“Mehmet!
Babasının şiirinde Memet.
Çocukluk mektuplarında Mehmet Andaç.
Bir ara Mehmet Andaç Borzecki.
Sonra Mehmet Ran, arada bir yerde Mehmet Hikmet.
Ölüm haberinde Nazım Hikmet’in oğlu.”
Ünlü birinin çocuğu olmak ne zor! Ne yaparsan yap sürekli birinin çocuğu olarak anılıyorsun, ya gölgesinde kalıyorsun ya da hatırasına sahip çıkmadın, onun yolunda gitmedin diye hain ilan ediliyorsun.
Mehmet Hikmet’in biyografisini hazırlamış Sibel Oral bize. Öyle bir hazırlamış ki galiba hayatımda hiçbir biyografiyi bu kadar sevmedim. Daha önce tanımadığım birini bu kadar anlamak istediğim hiç olmamıştı. Başlarken benim için Nazım Hikmet’in oğlu olmaktan başka birini ifade etmiyordu, sıradan biri olabileceğini gölgesinden başka bir kişiliği olacağını düşünememiştim. Şükür ki Sibel Oral gözümü açtı! Dostluğuna bayıldığımız insanların müthiş bir ilişkimiz olabilir fakat aynı zamanda bu insanlar berbat bir anne,baba ya da eş olabilirdi. Bu taraftan baktığımızda her hatırladınız kabul edebilir miyiz bu insanların?
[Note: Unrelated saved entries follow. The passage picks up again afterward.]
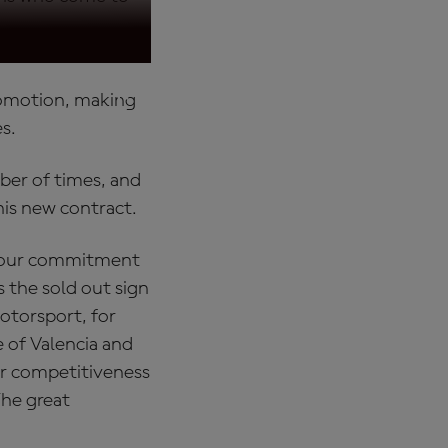
promotion, making
es.
ber of times, and
his new contract.
your commitment
s the sold out sign
motorsport, for
e of Valencia and
er competitiveness
The great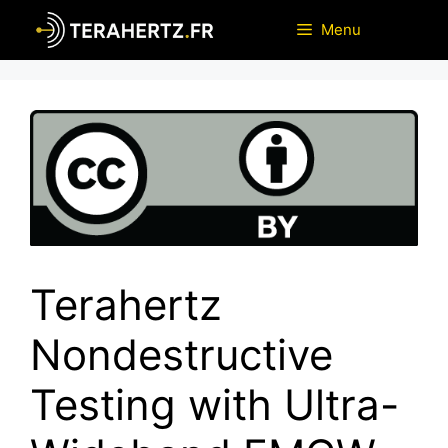
Skip
Menu
to
content
Terahertz
Nondestructive
Testing with Ultra-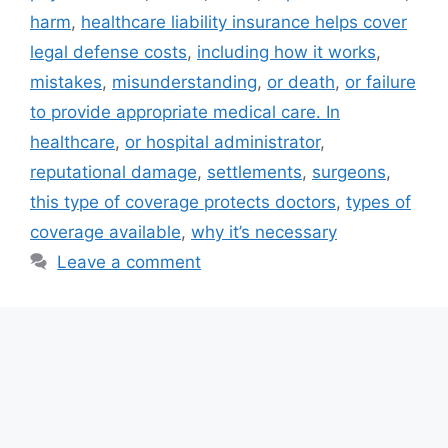
harm
,
healthcare liability insurance helps cover
legal defense costs
,
including how it works
,
mistakes
,
misunderstanding
,
or death
,
or failure
to provide appropriate medical care. In
healthcare
,
or hospital administrator
,
reputational damage
,
settlements
,
surgeons
,
this type of coverage protects doctors
,
types of
coverage available
,
why it’s necessary
Leave a comment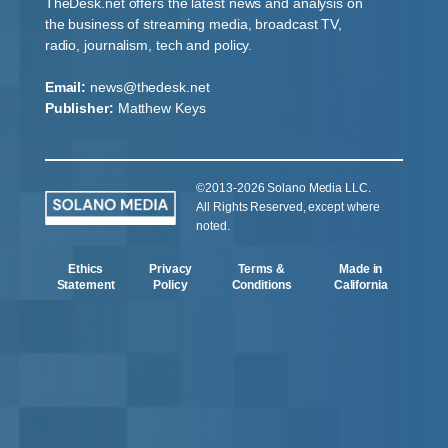
TheDesk.net offers the latest news and analysis on
the business of streaming media, broadcast TV,
radio, journalism, tech and policy.
Email:
news@thedesk.net
Publisher:
Matthew Keys
©2013-2026 Solano Media LLC.
All Rights Reserved, except where
noted.
Ethics
Privacy
Terms &
Made in
Statement
Policy
Conditions
California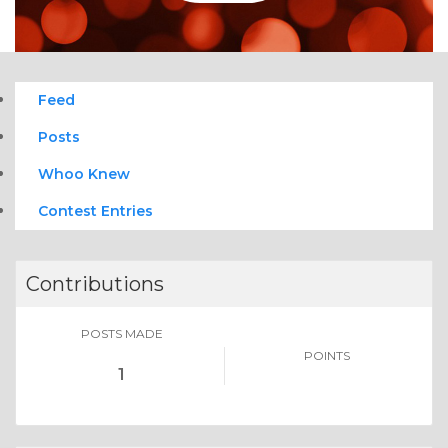
Feed
Posts
Whoo Knew
Contest Entries
Contributions
POSTS MADE
POINTS
1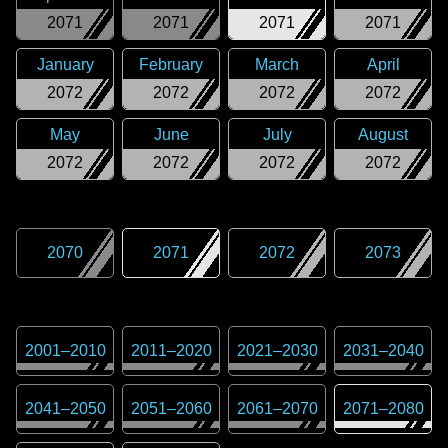
2071
2071
2071
2071
January
February
March
April
2072
2072
2072
2072
May
June
July
August
2072
2072
2072
2072
2070
2071
2072
2073
2001
–
2010
2011
–
2020
2021
–
2030
2031
–
2040
2041
–
2050
2051
–
2060
2061
–
2070
2071
–
2080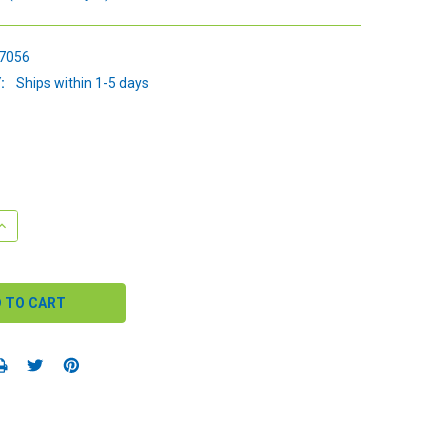
7056
:
Ships within 1-5 days
QUANTITY:
INCREASE QUANTITY: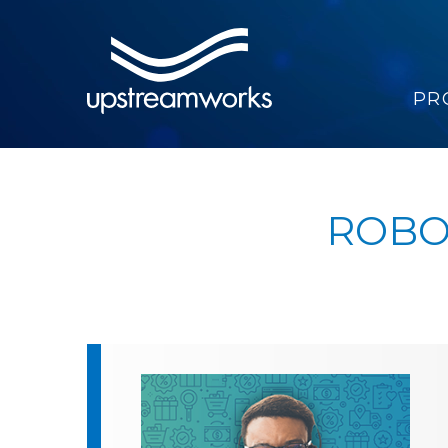
PR
ROBO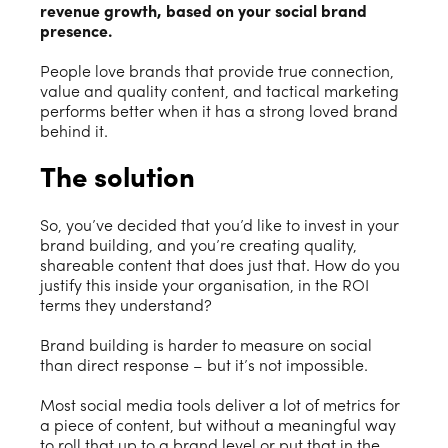
revenue growth, based on your social brand
presence.
People love brands that provide true connection,
value and quality content, and tactical marketing
performs better when it has a strong loved brand
behind it.
The solution
So, you’ve decided that you’d like to invest in your
brand building, and you’re creating quality,
shareable content that does just that. How do you
justify this inside your organisation, in the ROI
terms they understand?
Brand building is harder to measure on social
than direct response – but it’s not impossible.
Most social media tools deliver a lot of metrics for
a piece of content, but without a meaningful way
to roll that up to a brand level or put that in the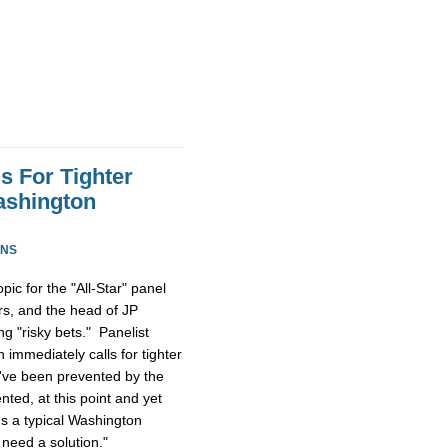
s For Tighter
ashington
ONS
ic for the "All-Star" panel
rs, and the head of JP
g "risky bets." Panelist
immediately calls for tighter
ld've been prevented by the
ted, at this point and yet
t's a typical Washington
need a solution."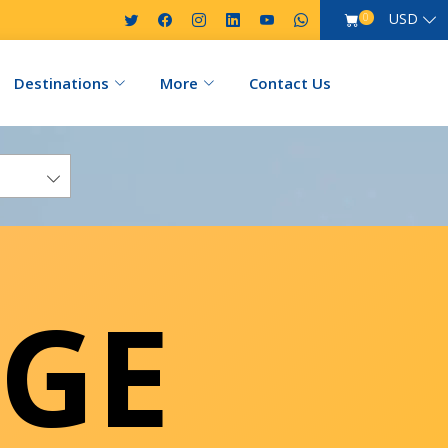
USD
0
Destinations
More
Contact Us
GE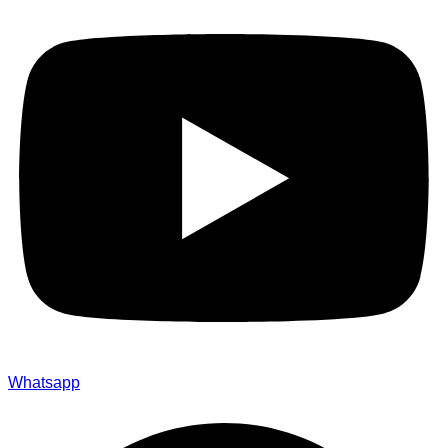
Whatsapp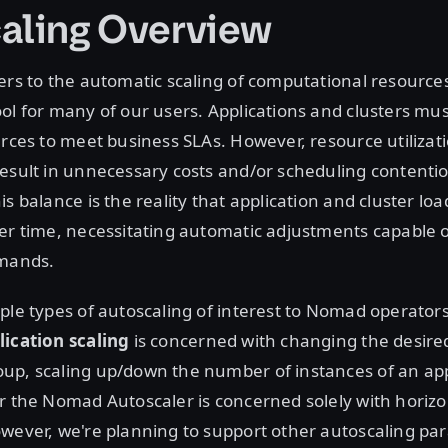
aling Overview
ers to the automatic scaling of computational resources
ol for many of our users. Applications and clusters mu
urces to meet business SLAs. However, resource utilizati
esult in unnecessary costs and/or scheduling contenti
is balance is the reality that application and cluster l
er time, necessitating automatic adjustments capable 
emands.
ple types of autoscaling of interest to Nomad operators.
lication scaling
is concerned with changing the desired
up, scaling up/down the number of instances of an appl
r the Nomad Autoscaler is concerned solely with horizo
wever, we're planning to support other autoscaling pa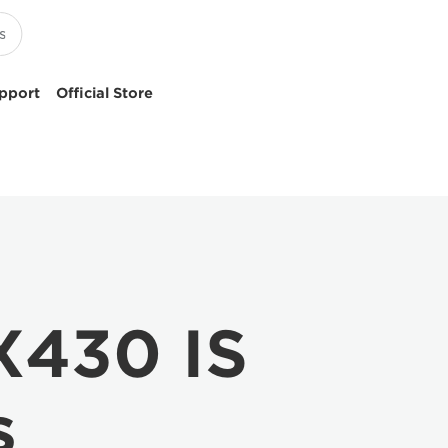
pport
Official Store
X430 IS
s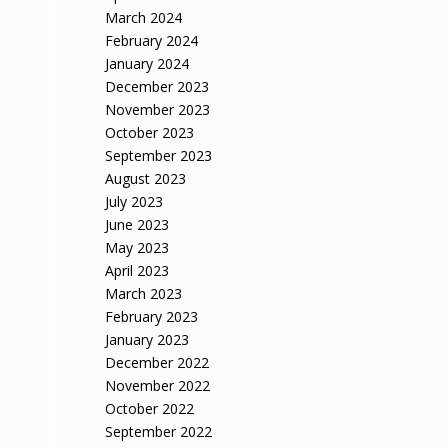
March 2024
February 2024
January 2024
December 2023
November 2023
October 2023
September 2023
August 2023
July 2023
June 2023
May 2023
April 2023
March 2023
February 2023
January 2023
December 2022
November 2022
October 2022
September 2022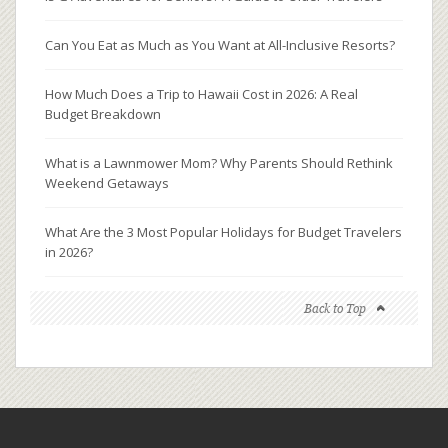
Can You Eat as Much as You Want at All-Inclusive Resorts?
How Much Does a Trip to Hawaii Cost in 2026: A Real
Budget Breakdown
What is a Lawnmower Mom? Why Parents Should Rethink
Weekend Getaways
What Are the 3 Most Popular Holidays for Budget Travelers
in 2026?
Back to Top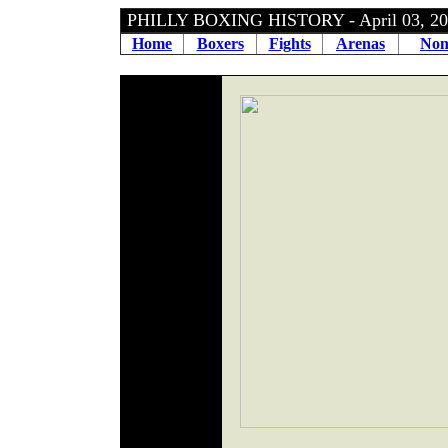
PHILLY BOXING HISTORY - April 03, 
Home
Boxers
Fights
Arenas
Non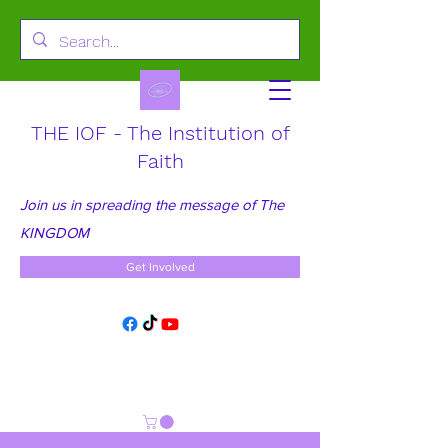
THE IOF - The Institution of
Faith
Join us in spreading the message of The
KINGDOM
Get Involved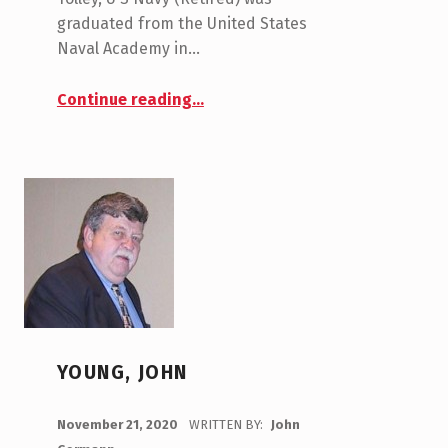
graduated from the United States
Naval Academy in…
“Tolley, Kemp”
Continue reading
…
YOUNG, JOHN
POSTED ON:
November 21, 2020
WRITTEN BY:
John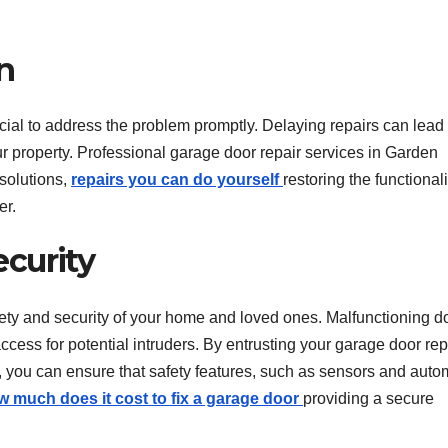
n
cial to address the problem promptly. Delaying repairs can lead 
r property. Professional garage door repair services in Garden
solutions,
repairs you can do yourself
restoring the functionali
er.
curity
fety and security of your home and loved ones. Malfunctioning d
cess for potential intruders. By entrusting your garage door rep
 you can ensure that safety features, such as sensors and auto
w much does it cost to fix a garage door
providing a secure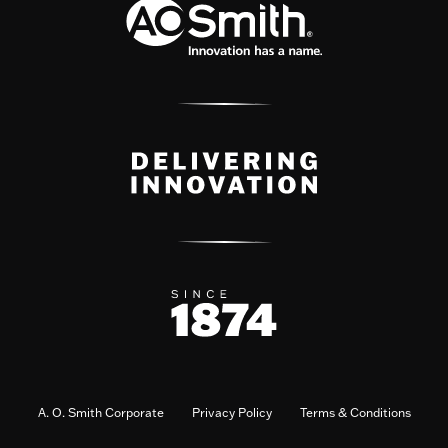
A. O. Smith Corporate
Privacy Policy
Terms & Conditions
Hep babasından bahsettim bir de annenin oğlu değil mi bu Mehmet. Sevgili Münevver Andaç’ın da oğlu. Nazım diyince akla gelmeyen bir hanımefendinin. Sibel Oral Mehmet’in sofrasından başlıyor satırlarına ve uçuyor ona doğru. Doğumundan, ülkeden kaçışına, babasıyla ilk buluşmasının aslında bir ayrılığın başlangıcı olmasından, babasının şiirinden sıyrılmasına… Eşinden, dostundan, berberinden, yaşadığı bir şehirden ya da bir ağaçlar hepsine kalemini dokunduruyor Oral.